My choice for Best Actress and someone who can possibly pull off the shocking win is Isabelle Huppert for her role in Paul Verhoeven’s Elle. The twisted sensibilities of Verhoeven’s film only work because of the stunning performance by Huppert. Where the film tangles with extremely tricky subject matter, it emerges on the other side because of the conviction Huppert brings to the character. What I think separates Isabelle Huppert from the pack is that her performance is inseparable from the finished film. There’s no other actress on the planet that could navigate the problematic material of Elle and turn it into a strong, stunning piece of work that challenges viewers as well as entertain.

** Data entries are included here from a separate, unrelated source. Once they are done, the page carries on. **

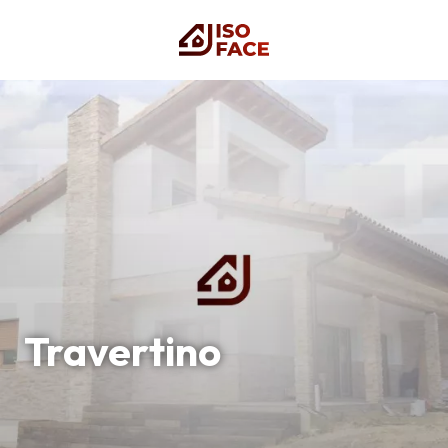
Travertino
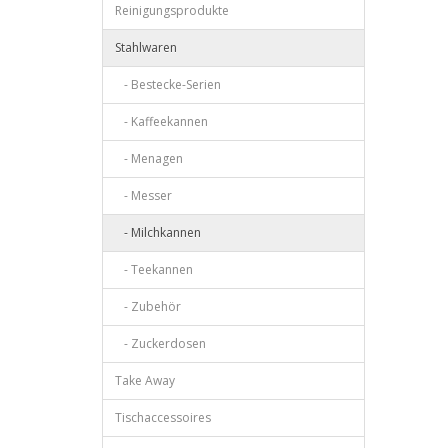
Reinigungsprodukte
Stahlwaren
- Bestecke-Serien
- Kaffeekannen
- Menagen
- Messer
- Milchkannen
- Teekannen
- Zubehör
- Zuckerdosen
Take Away
Tischaccessoires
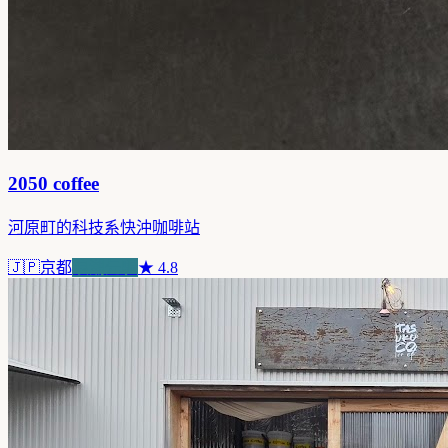
2050 coffee
河原町的科技系快沖咖啡站
🇯🇵
京都
浪潮先驅
★
4.8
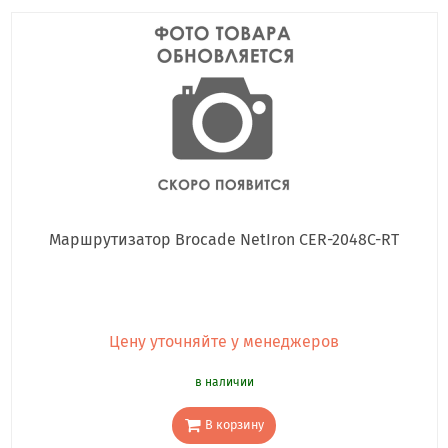
Маршрутизатор Brocade NetIron CER-2048C-RT
Цену уточняйте у менеджеров
в наличии
В корзину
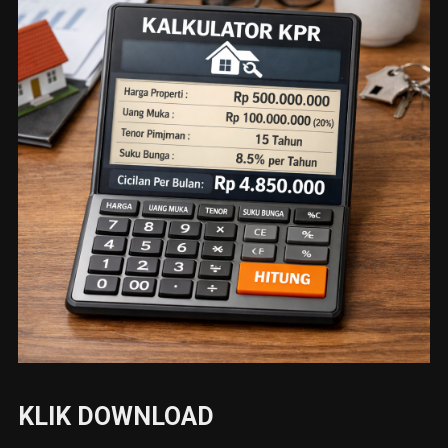
KLIK DOWNLOAD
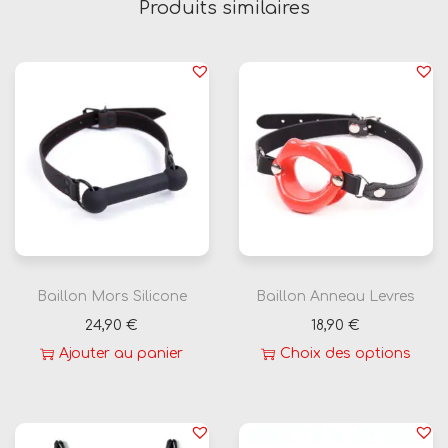
Produits similaires
s
V
i
n
y
l
e
Baillon Mors Silicone
Baillon Anneau Levres
24,90
€
18,90
€
Ajouter au panier
Choix des options
C
e
p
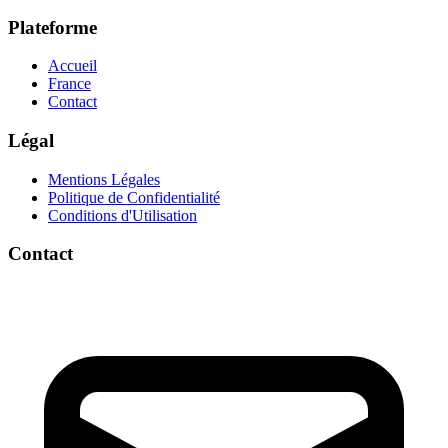
Plateforme
Accueil
France
Contact
Légal
Mentions Légales
Politique de Confidentialité
Conditions d'Utilisation
Contact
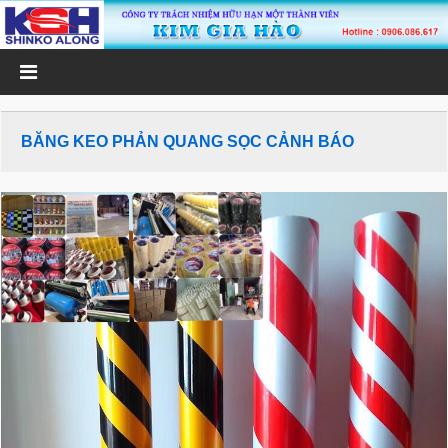
BĂNG KEO PHẢN QUANG SỌC CẢNH BÁO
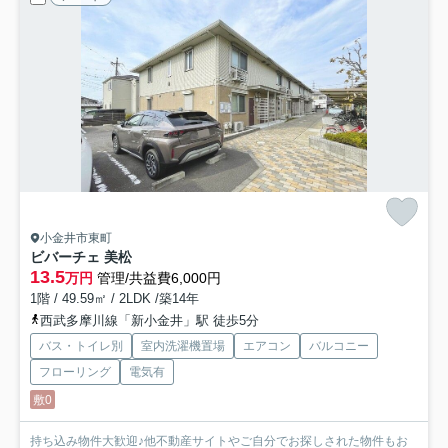
小金井市東町
ビバーチェ 美松
13.5
万円
管理/共益費6,000円
1階 / 49.59㎡ / 2LDK /築14年
西武多摩川線「新小金井」駅 徒歩5分
バス・トイレ別
室内洗濯機置場
エアコン
バルコニー
フローリング
電気有
敷0
持ち込み物件大歓迎♪他不動産サイトやご自分でお探しされた物件もお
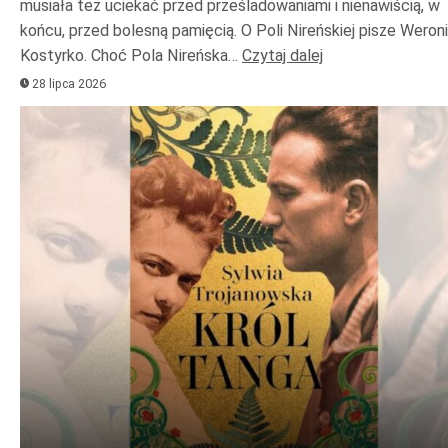
musiała też uciekać przed prześladowaniami i nienawiścią, w
końcu, przed bolesną pamięcią. O Poli Nireńskiej pisze Weron
Kostyrko. Choć Pola Nireńska…
Czytaj dalej
28 lipca 2026
Odtwarzacz
plików
dźwiękowych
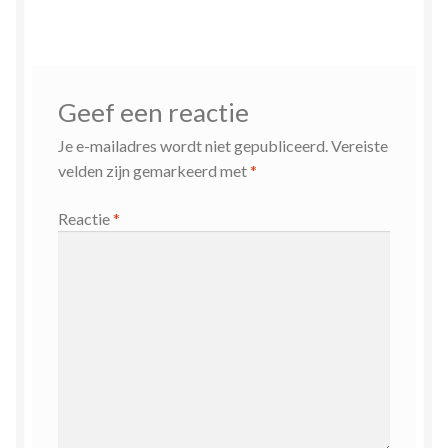
Geef een reactie
Je e-mailadres wordt niet gepubliceerd.
Vereiste
velden zijn gemarkeerd met
*
Reactie
*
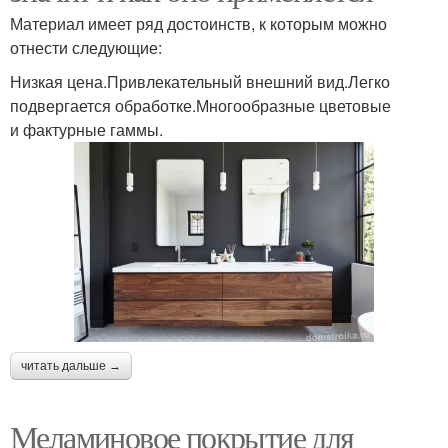
Материал имеет ряд достоинств, к которым можно
отнести следующие:
Низкая цена.Привлекательный внешний вид.Легко
подвергается обработке.Многообразные цветовые
и фактурные гаммы.
читать дальше →
Меламиновое покрытие для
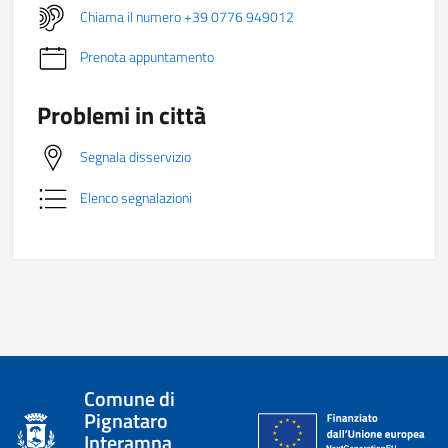
Chiama il numero +39 0776 949012
Prenota appuntamento
Problemi in città
Segnala disservizio
Elenco segnalazioni
Comune di
Pignataro
Interamna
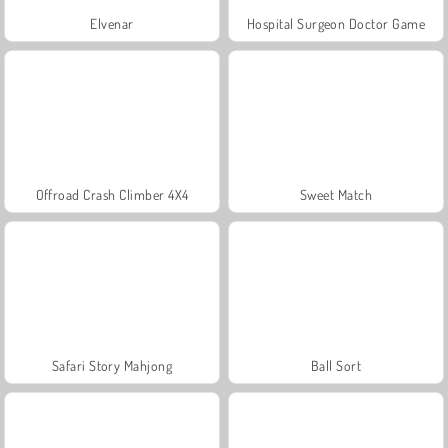
Elvenar
Hospital Surgeon Doctor Game
Offroad Crash Climber 4X4
Sweet Match
Safari Story Mahjong
Ball Sort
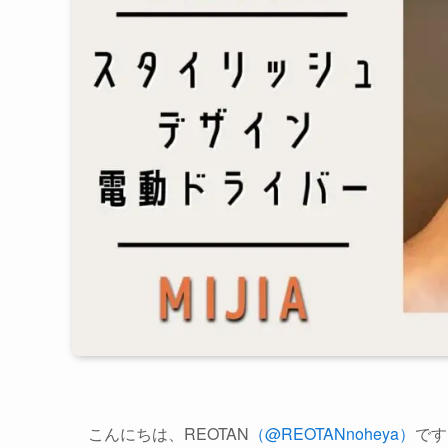
こんにちは、REOTAN
（@REOTANnoheya）
です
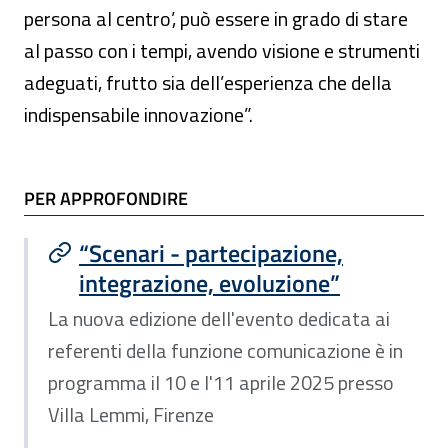
persona al centro’, può essere in grado di stare
al passo con i tempi, avendo visione e strumenti
adeguati, frutto sia dell’esperienza che della
indispensabile innovazione”.
TI POTREBBE INTERESSARE
PER APPROFONDIRE
“Scenari - partecipazione,
integrazione, evoluzione”
La nuova edizione dell'evento dedicata ai
referenti della funzione comunicazione è in
programma il 10 e l'11 aprile 2025 presso
Villa Lemmi, Firenze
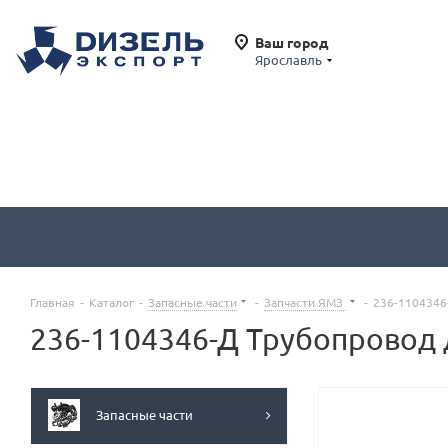
Ваш город
Ярославль
Главная
-
Каталог
-
Запасные части
-
Запчасти ЯМЗ
-
236-1104346
236-1104346-Д Трубопровод 
Запасные части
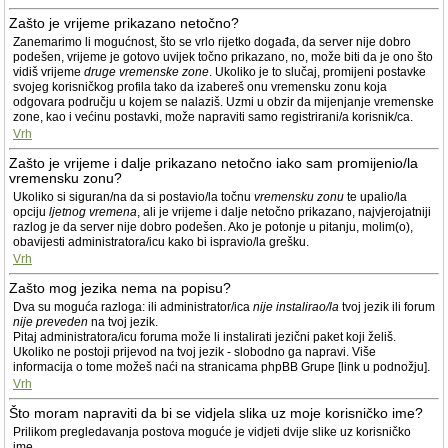
Zašto je vrijeme prikazano netočno?
Zanemarimo li mogućnost, što se vrlo rijetko događa, da server nije dobro
podešen, vrijeme je gotovo uvijek točno prikazano, no, može biti da je ono što
vidiš vrijeme
druge vremenske zone
. Ukoliko je to slučaj, promijeni postavke
svojeg korisničkog profila tako da izabereš onu vremensku zonu koja
odgovara području u kojem se nalaziš. Uzmi u obzir da mijenjanje vremenske
zone, kao i većinu postavki, može napraviti samo registrirani/a korisnik/ca.
Vrh
Zašto je vrijeme i dalje prikazano netočno iako sam promijenio/la
vremensku zonu?
Ukoliko si siguran/na da si postavio/la točnu
vremensku zonu
te upalio/la
opciju
ljetnog vremena
, ali je vrijeme i dalje netočno prikazano, najvjerojatniji
razlog je da server nije dobro podešen. Ako je potonje u pitanju, molim(o),
obavijesti administratora/icu kako bi ispravio/la grešku.
Vrh
Zašto mog jezika nema na popisu?
Dva su moguća razloga: ili administrator/ica
nije instalirao/la
tvoj jezik ili forum
nije preveden
na tvoj jezik.
Pitaj administratora/icu foruma može li instalirati jezični paket koji želiš.
Ukoliko ne postoji prijevod na tvoj jezik - slobodno ga napravi. Više
informacija o tome možeš naći na stranicama phpBB Grupe [link u podnožju].
Vrh
Što moram napraviti da bi se vidjela slika uz moje korisničko ime?
Prilikom pregledavanja postova moguće je vidjeti dvije slike uz korisničko
ime.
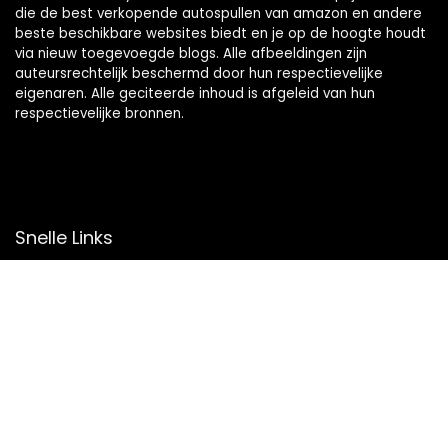
die de best verkopende autospullen van amazon en andere
beste beschikbare websites biedt en je op de hoogte houdt
via nieuw toegevoegde blogs. Alle afbeeldingen zijn
auteursrechtelijk beschermd door hun respectievelijke
eigenaren. Alle geciteerde inhoud is afgeleid van hun
respectievelijke bronnen.
Snelle Links
Home
Overzicht
Winkel
Blogs
Onze webshops
Adverteren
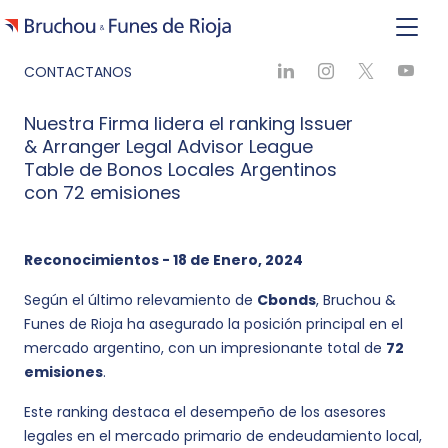
CONTACTANOS
Nuestra Firma lidera el ranking Issuer
& Arranger Legal Advisor League
Table de Bonos Locales Argentinos
con 72 emisiones
Reconocimientos - 18 de Enero, 2024
Según el último relevamiento de
Cbonds
, Bruchou &
Funes de Rioja ha asegurado la posición principal en el
mercado argentino, con un impresionante total de
72
emisiones
.
Este ranking destaca el desempeño de los asesores
legales en el mercado primario de endeudamiento local,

Who will win: Emma Stone (La La Land)
Who should win: Isabelle Huppert (Elle)
Best Performance by an Actor in a Leading Role
NOMINEES: Casey Affleck (Manchester by the Sea), Andrew Garfield (Hacksaw Ridge), Ryan Gosling (La La Land), Viggo Mortensen (Captain Fantastic), Denzel Washington (Fences)
This was a stellar year for male lead performances but not all of the best performances got Oscar nominations this year, and some nominees got nominated for the wrong movie. Adam Driver in Paterson and Joel Edgerton in Loving were overlooked for their subtle, nuanced performances. Meanwhile, both Ryan Gosling and Andrew Garfield seemed to earn nominations for their weaker performances this year. Nominated for La La Land, Gosling actually gave the far superior performance in The Nice Guys, one that features a physicality that eclipses his dance moves in Damien Chazelle’s musical. Garfield, on the other hand, was nominated for his turn in Mel Gibson’s Hacksaw Ridge, the actor donning a ridiculous Southern accent in Mel’s incongruent war film. But Andrew Garfield’s performance in Martin Scorsese’s Silence eclipses his work in Hacksaw Ridge, and the former is the much more fascinating portrait of faith under duress and driven by a more haunting performance. As is common with awards shows, the better work isn’t always the recognized work.
The odd nomination in this year’s batch is Viggo Mortensen in Captain Fantastic. The patriarch of an oddball hippy family, Mortensen brings a strong performance but it does seem to be on the outside looking in compared to the other nominees, not to mention the great performances overlooked.
When it comes to top honors for actors, it looks to be a showdown between Denzel Washington in Fences and Casey Affleck in Manchester by the Sea, with Affleck maintaining his frontrunner status. Washington delivers a powerhouse performance in Fences, which he also directed, a performance of fury aided by long impassioned speeches. It’s a movie by actors for actors and Washington might very well pull of the upset and leave Casey Affleck sitting in his seat on Sunday night. Affleck, meanwhile, has taken a hit to his reputation with old allegations resurfacing in the heat of the Oscar campaign. Though indefensible, those allegations aren’t on the screen in Manchester by the Sea and Affleck delivers one of the year’s most stunning performances as the shell of a man wrecked by grief and the pain of his past. Will Affleck’s personal issues overshadow his performance on Oscar night? We’ll have to wait and see.